2. Kelompok Pengagung Kerajaan Pagaruyung (keluarga bangsawan Pagaruyung). Kelompok ini mengeluarkan Tambo Pagaruyung pada tahun 1970 yang sudah memuat nama Adityawarman. Sebelum penemuan Prasasti Padang Roco dan Arca Amoghapasa di Nagari Siguntur pada tahun 1911, tidak ada ditemukan kemunculan nama Adityawarman dalam tambo-tambo yang beredar di Minangkabau. Kelompok Pagaruyung sangat bersemangat merevisi tambonya (atau lebih tepat mengarang tambonya) setelah satu persatu batu basurek (prasasti) yang dibuat Adityawarman ditemukan dan dapat diterjemahkan. Seluruh isi Tambo Pagaruyung kemudian dikonsep ulang supaya cocok dengan fakta-fakta sejarah yang terukir di prasasti. Bahkan teori terbaru dari kelompok ini menyebutkan bahwa Kerajaan Pagaruyung pada dasarnya adalah fusi/persatuan dari 3 dinasti kerajaan yang telah ada sebelumnya, yaitu Kerajaan Sriwijaya, Kerajaan Dharmasraya dan Kerajaan Gunung Marapi. Ketiganya di bawah Adityawarman diintegrasikan dalam satu kesatuan yaitu Kerajaan Malayapura. Tampaknya kelompok Pagaruyung berusaha pula rujuk dengan kelompok Greater Malayu dengan menggandeng Sriwijaya sebagai salah satu nenek moyangnya. Sang Sapurba oleh beberapa penafsir juga diakui sebagai nama asli dari Dapunta Hyang, pendiri Kerajaan Sriwijaya yang masih misteri itu.

 

Kesimpulan Pertama:

Dari ulasan diatas dapat kita pahami sebab musabab terjadinya kekacauan logika dan versi yang berupa-rupa dari tambo yang beredar di Minangkabau. Menurut A.A Navis, adalah wajar bila kisah tambo itu mengandung berbagai versi karena tambo itu yang diceritakan oleh pencerita sesuai dengan keperluan atau kehendak pendengarnya. Dus pada akhirnya kita pun sudah tahu bahwa tambo bukanlah sejarah, melainkan semacam kitab konstitusi yang dibuat pertama kali oleh Datuak Katumanggungan dan Datuak Parpatiah Nan Sabatang untuk menyatukan pandangan orang Minangkabau terhadap asal usul nenek moyang, adat, dan negeri Minangkabau itu sendiri.

 

Upaya mencocok-cocokkan tambo dengan sejarah etnik lain dan prasasti tidak akan serta merta membuat tambo menjadi dokumen sejarah, apalagi jika upaya tersebut dicampuri pula dengan egoisme kelompok atau egoisme keilmuan.
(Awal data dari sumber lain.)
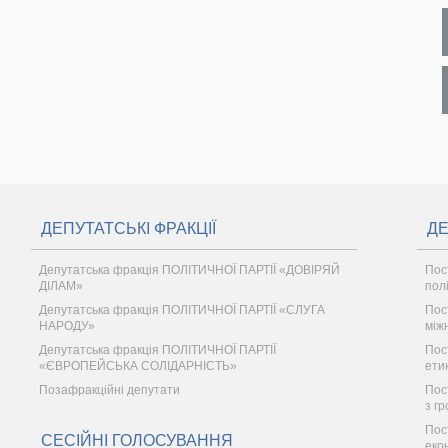
ДЕПУТАТСЬКІ ФРАКЦІЇ
ДЕ
Депутатська фракція ПОЛІТИЧНОЇ ПАРТІЇ «ДОВІРЯЙ
Пос
ДІЛАМ»
пол
Депутатська фракція ПОЛІТИЧНОЇ ПАРТІЇ «СЛУГА
Пос
НАРОДУ»
між
Депутатська фракція ПОЛІТИЧНОЇ ПАРТІЇ
Пос
«ЄВРОПЕЙСЬКА СОЛІДАРНІСТЬ»
ети
Позафракційні депутати
Пост
з г
Пос
СЕСІЙНІ ГОЛОСУВАННЯ
еко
Usaha ini hanya akan menjadi sebuah karya yang prematur yang akan ditemukan cacatnya di kemudian hari, bak kata pantun adat berikut ini:

Bulek ruponyo daun nipah

Buleknyo nyato bapasagi

Diliek rupo indak barubah

Dibukak tambuak tiok ragi

 

Marilah kita mulai penelitian baru dengan menempatkan tambo (dan juga warisan kehidupan yang lain seperti nama tempat, bahasa, adat kebiasaan, arsitektur, musik, kuliner, kesenian, pakaian) sebagai pembangun konteks, bukan cetak biru sejarah yang akan direka-reka.

 

Sang Sapurba dalam Mitologi Kuantan

Ketika Sang Sapurba datang, Kerajaan Kuantan tidak memiliki raja. Oleh sebab itu, kedatangan Sang Sapurba disambut gembira oleh rakyat Kuantan, baik para pembesar, pemuka masyarakat, maupun rakyat jelata. Kemudian, mereka sepakat mengangkat Sang Sapurba menjadi raja, dengan persyaratan, Sang Sapurba bersedia membunuh Naga Sakti Muna yang telah merusak ladang milik rakyat. Sang Sapurba kemudian memerintahkan hulubalangnya, Permasku Mambang untuk membunuh sang naga dengan berbekal sundang (pedang modern) pemberian Sang Sapurba. Hulubalang Permasku Mambang berhasil membunuh naga tersebut, sehingga Sang Sapurba diangkat menjadi raja di Kuantan dengan gelar Trimurti Tri Buana.

 

Kesimpulan Untuk Pelajaran – Tambo Bukan Sejarah

Sebagian besar pengritik Tambo Minangkabau, seperti Mangaradja Onggang Parlindungan (MOP), menganggap Tambo Minangkabau berisikan kisah atau riwayat niniak muyang orang Minangkabau. Para pengritik umumnya memandang Tambo Minangkabau adalah “catatan sejarah” Minangkabau. Sebagian masyarakat Minangkabau juga mengartikan Tambo Minangkabau sebagai sejarah Minangkabau.

 

Sesungguhnya isi atau muatan Tambo Minangkabau bukanlah sejarah. Kalaupun ada bagian Tambo Minangkabau berisi kaba atau kisah niniak muyang, itu belum dapat dinyatakan sebagai sejarah, sebelum memahami apa sebenarnya isi dan maksud niniak muyang meninggalkan kisah tersebut. Lebih dari itu, bagian Tambo Minangkabau yang berupa kisah atau kaba tersebut bagian kecil dari tambo, baik tambo yang tertulis maupun tambo lisan.

 

Bagian tambo yang populer memang bagian kisah yang sering dikritik sebagai “tidak logis”, tidak masuk akal, khayal dan sebagainya. Seperti ditulis MOP dalam buku Pongkinangolngolan Sinambela gelar Tuanku Rao: Terror Agama Islam Mazhab Hambali di Tanah Batak 1816-1833.

 

“Brothers from Minang sangat parah handicapped, karena kepertjajaan mereka akan mythos2 tanpa angka2 tahunan. Mythos Iskandar Zulkarnain Dynasty, Mythos Menang Kerbau, Mythos Bundo Kanduang, Tambo Minangkabau, dlsb., semuanya 100% ditelan oleh Brothers from Minang Tanpa mereka sanggup selecting-out 2% fakta2 sejarah dan kicking-out 98% mythologic ornamentations dari mythos2 itu. Tanpa mereka sedikit pun usaha, mentjarikan angka2 tahunan untuk menghentikan big confusions” (679).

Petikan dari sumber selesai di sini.